Almost like that brother you don't talk to anymore, but would still stick up for you if shit hit the fan.
the UK is on an island, nobody shared a land border with them
The positive relationship between the Uk and the Us wasn't really a thing until 1941.
Also, the South had way more in common with the British than the North did.
I'm referring to foreign colonies as well.
Not worth it
Think about the possible outcomes
>Bloody the USA's nose a little, achieve nothing, wound pride and hurt trade relations
>Commit a total invasion force ensuring complete American defeat. Far too big and fiercely nationalistic to puppet state, too powerful to puppet by proxy under the South
Would've been a mistake on pair with Versailles
>Also, the South had way more in common with the British than the North did
That's more a Southern perspective than a British one because southerns were all teaboos
Brits were liberals. North was liberals. Brits ended slavery to have wagecucks who could buy their goods. Nuff said.
Why do the southerners claim to, out of curiosity?
What exactly happened to put the South on the side of the British? The dichotomy was originally southern/Anti-federalist/Democrat/French versus northern/Federalist/Whig/British, iirc.

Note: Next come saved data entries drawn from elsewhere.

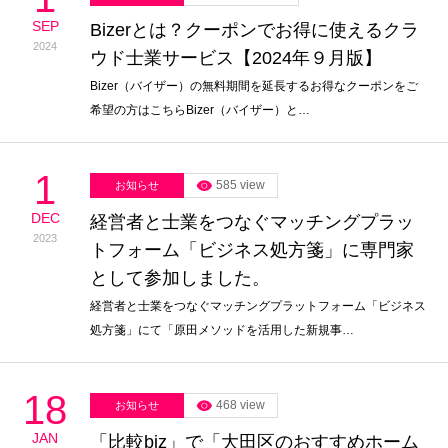
SEP
Bizerとは？クーポンでお得に使えるクラ
2024
ウド士業サービス【2024年９月版】
Bizer（バイザー）の無料期間を延長するお得なクーポンをご
希望の方はこちらBizer（バイザー）と…
1
585 view
お知らせ
DEC
経営者と士業をつなぐマッチングプラッ
2023
トフォーム「ビジネス処方箋」に専門家
として参加しました。
経営者と士業をつなぐマッチングプラットフォーム「ビジネス
処方箋」にて「原田メソッドを活用した新規事…
18
468 view
お知らせ
JAN
「比較biz」で「大田区のおすすめホーム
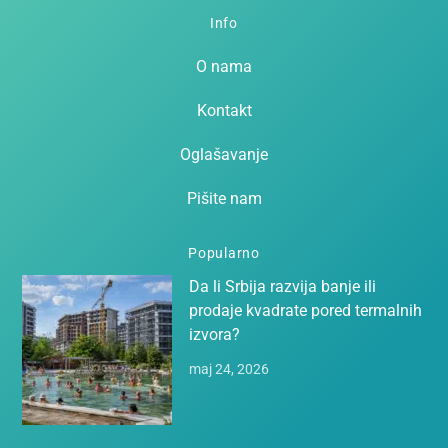
Info
O nama
Kontakt
Oglašavanje
Pišite nam
Popularno
Da li Srbija razvija banje ili
prodaje kvadrate pored termalnih
izvora?
maj 24, 2026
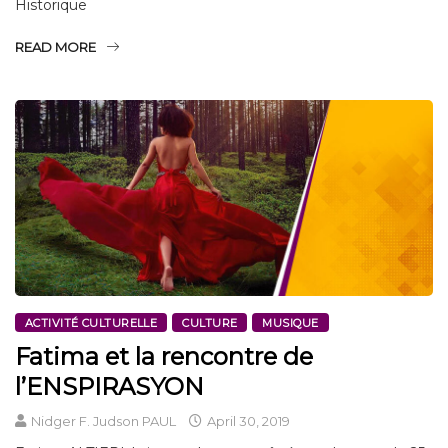
Historique
READ MORE
ACTIVITÉ CULTURELLE
CULTURE
MUSIQUE
Fatima et la rencontre de
l’ENSPIRASYON
Nidger F. Judson PAUL
April 30, 2019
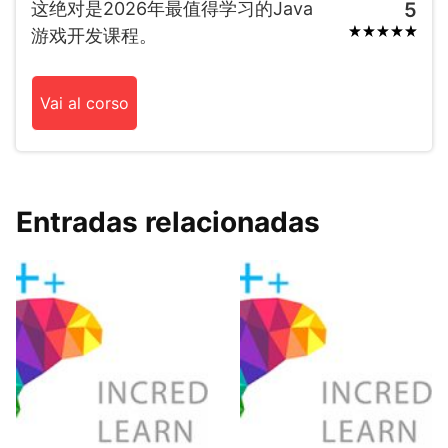
这绝对是2026年最值得学习的Java
5
游戏开发课程。
Vai al corso
Entradas relacionadas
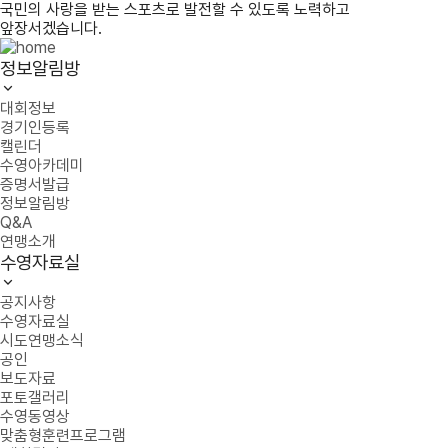
국민의 사랑을 받는 스포츠로 발전할 수 있도록 노력하고
앞장서겠습니다.
정보알림방
대회정보
경기인등록
캘린더
수영아카데미
증명서발급
정보알림방
Q&A
연맹소개
수영자료실
공지사항
수영자료실
시도연맹소식
공인
보도자료
포토갤러리
수영동영상
맞춤형훈련프로그램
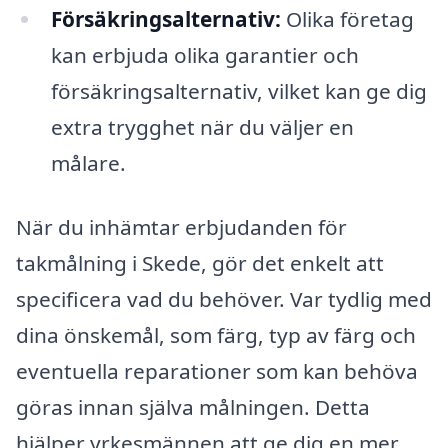
Försäkringsalternativ:
Olika företag
kan erbjuda olika garantier och
försäkringsalternativ, vilket kan ge dig
extra trygghet när du väljer en
målare.
När du inhämtar erbjudanden för
takmålning i Skede, gör det enkelt att
specificera vad du behöver. Var tydlig med
dina önskemål, som färg, typ av färg och
eventuella reparationer som kan behöva
göras innan själva målningen. Detta
hjälper yrkesmännen att ge dig en mer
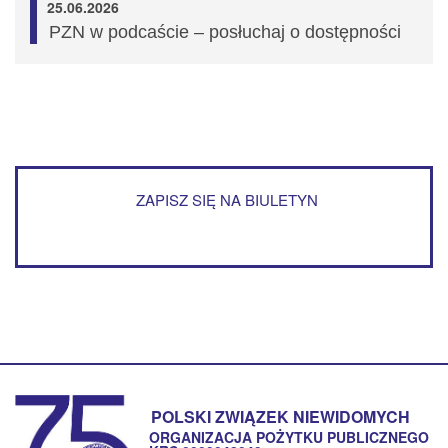
25.06.2026
PZN w podcaście – posłuchaj o dostępności
ZAPISZ SIĘ NA BIULETYN
POLSKI ZWIĄZEK NIEWIDOMYCH
ORGANIZACJA POŻYTKU PUBLICZNEGO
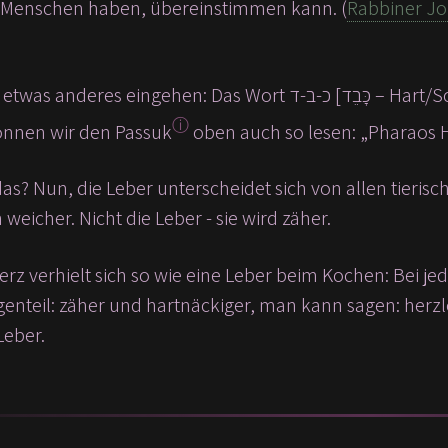
r Menschen haben, übereinstimmen kann. (
Rabbiner Jo
ehen: Das Wort כ-ב-ד [כָּבֵד – Hart/Schwer/Leber] heißt nicht nur hart, sondern auch -
ⓘ
önnen wir den Passuk
oben auch so lesen: „Pharaos H
as? Nun, die Leber unterscheidet sich von allen tieris
eicher. Nicht die Leber - sie wird zäher.
rz verhielt sich so wie eine Leber beim Kochen: Bei je
enteil: zäher und hartnäckiger, man kann sagen: herzl
Leber.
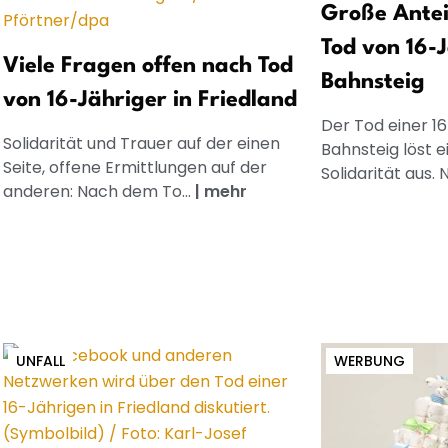
Große Ante
Tod von 16-
Viele Fragen offen nach Tod
Bahnsteig
von 16-Jähriger in Friedland
Der Tod einer 1
Solidarität und Trauer auf der einen
Bahnsteig löst e
Seite, offene Ermittlungen auf der
Solidarität aus. N
anderen: Nach dem To...
|
mehr
UNFALL
WERBUNG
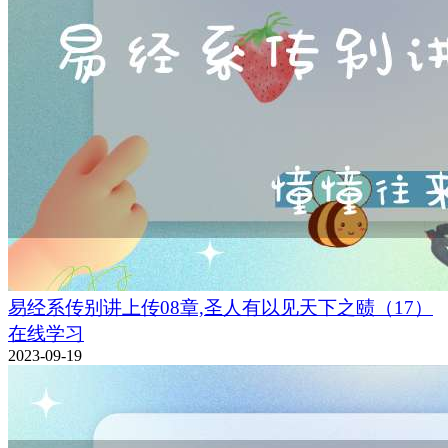
易经系传别讲上传08章,圣人有以见天下之赜（17）
在线学习
2023-09-19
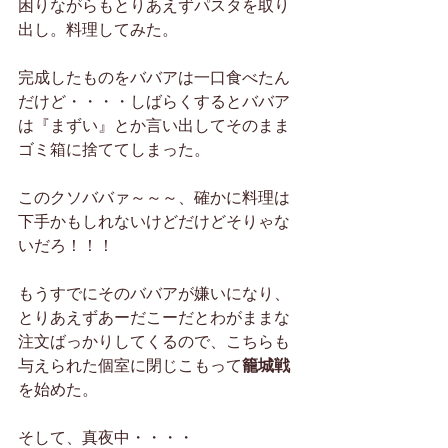
困りながらもとりあえずパスタを取り
出し。料理してみた。
完成したものをババアは一口食べたん
だけど・・・・しばらくするとババア
は『まずい』とか言い出してそのまま
ゴミ箱に捨ててしまった。
このクソババァ～～～、確かに料理は
下手かもしれないけどだけどそりゃな
いだろ！！！
もうすでにそのババアが嫌いになり、
とりあえずあーだこーだとわがままな
注文ばっかりしてくるので、こちらも
与えられた個室に閉じこもって
籠城戦
を始めた。
そして、真夜中・・・・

At the time, the South had the silly idea that the British would want to protect it's source of cheap cotton textiles. what the south didn't know was that British investors feared an American civil war or slave rebellion would happen in the American south, so they had alternative sources for cotton in Egypt and India set up for that.
Because the amount of soldiers the Union and the Confederacy mobilized after first Bull Run made it impossible for a group of a few thousand marines to have any significant effect. 40 thousand soldiers travelling by sea for months to reach the new continent? dead within a week of fighting.

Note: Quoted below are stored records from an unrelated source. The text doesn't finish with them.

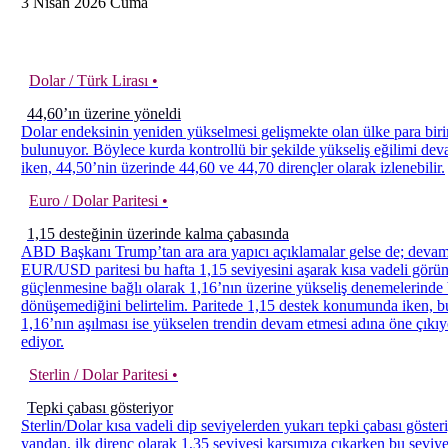
3
Nisan
2026
Cuma
Dolar / Türk Lirası •
44,60’ın üzerine yöneldi
Dolar endeksinin yeniden yükselmesi gelişmekte olan ülke para biri
bulunuyor. Böylece kurda kontrollü bir şekilde yükseliş eğilimi dev
iken, 44,50’nin üzerinde 44,60 ve 44,70 dirençler olarak izlenebilir.
Euro / Dolar Paritesi •
1,15 desteğinin üzerinde kalma çabasında
ABD Başkanı Trump’tan ara ara yapıcı açıklamalar gelse de; devam e
EUR/USD paritesi bu hafta 1,15 seviyesini aşarak kısa vadeli görün
güçlenmesine bağlı olarak 1,16’nın üzerine yükseliş denemelerinde ba
dönüşemediğini belirtelim. Paritede 1,15 destek konumunda iken, bu s
1,16’nın aşılması ise yükselen trendin devam etmesi adına öne çıkıy
ediyor.
Sterlin / Dolar Paritesi •
Tepki çabası gösteriyor
Sterlin/Dolar kısa vadeli dip seviyelerden yukarı tepki çabası göste
yandan, ilk direnç olarak 1,35 seviyesi karşımıza çıkarken bu seviye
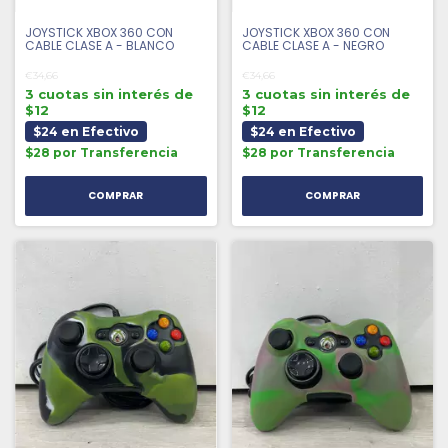
JOYSTICK XBOX 360 CON
JOYSTICK XBOX 360 CON
CABLE CLASE A - BLANCO
CABLE CLASE A - NEGRO
€34,66
€34,66
3 cuotas sin interés de
3 cuotas sin interés de
$12
$12
$24 en Efectivo
$24 en Efectivo
$28 por Transferencia
$28 por Transferencia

Financial suicide, pointless, waste of lives
orly?
What British interests are furthered with a military action in the ACW? They don't need cotton. They would have to defend what-would-be-Canada along a wide border of barely inhabited frontier land (aka the entire 49th parallel north) unlike the War of 1812. The North has a lot of manpower and a lot of industrial base, and the British would have to deal with guerilla/abolitionist movements in whatever land they did occupy. Britain's global standing would be hurt. Slavery was not in vogue by the middle 1800's in Europe, going to war to defend slavers would certainly hurt relations with the continent.
I don't see Britain doing anything but naval actions in the ACW.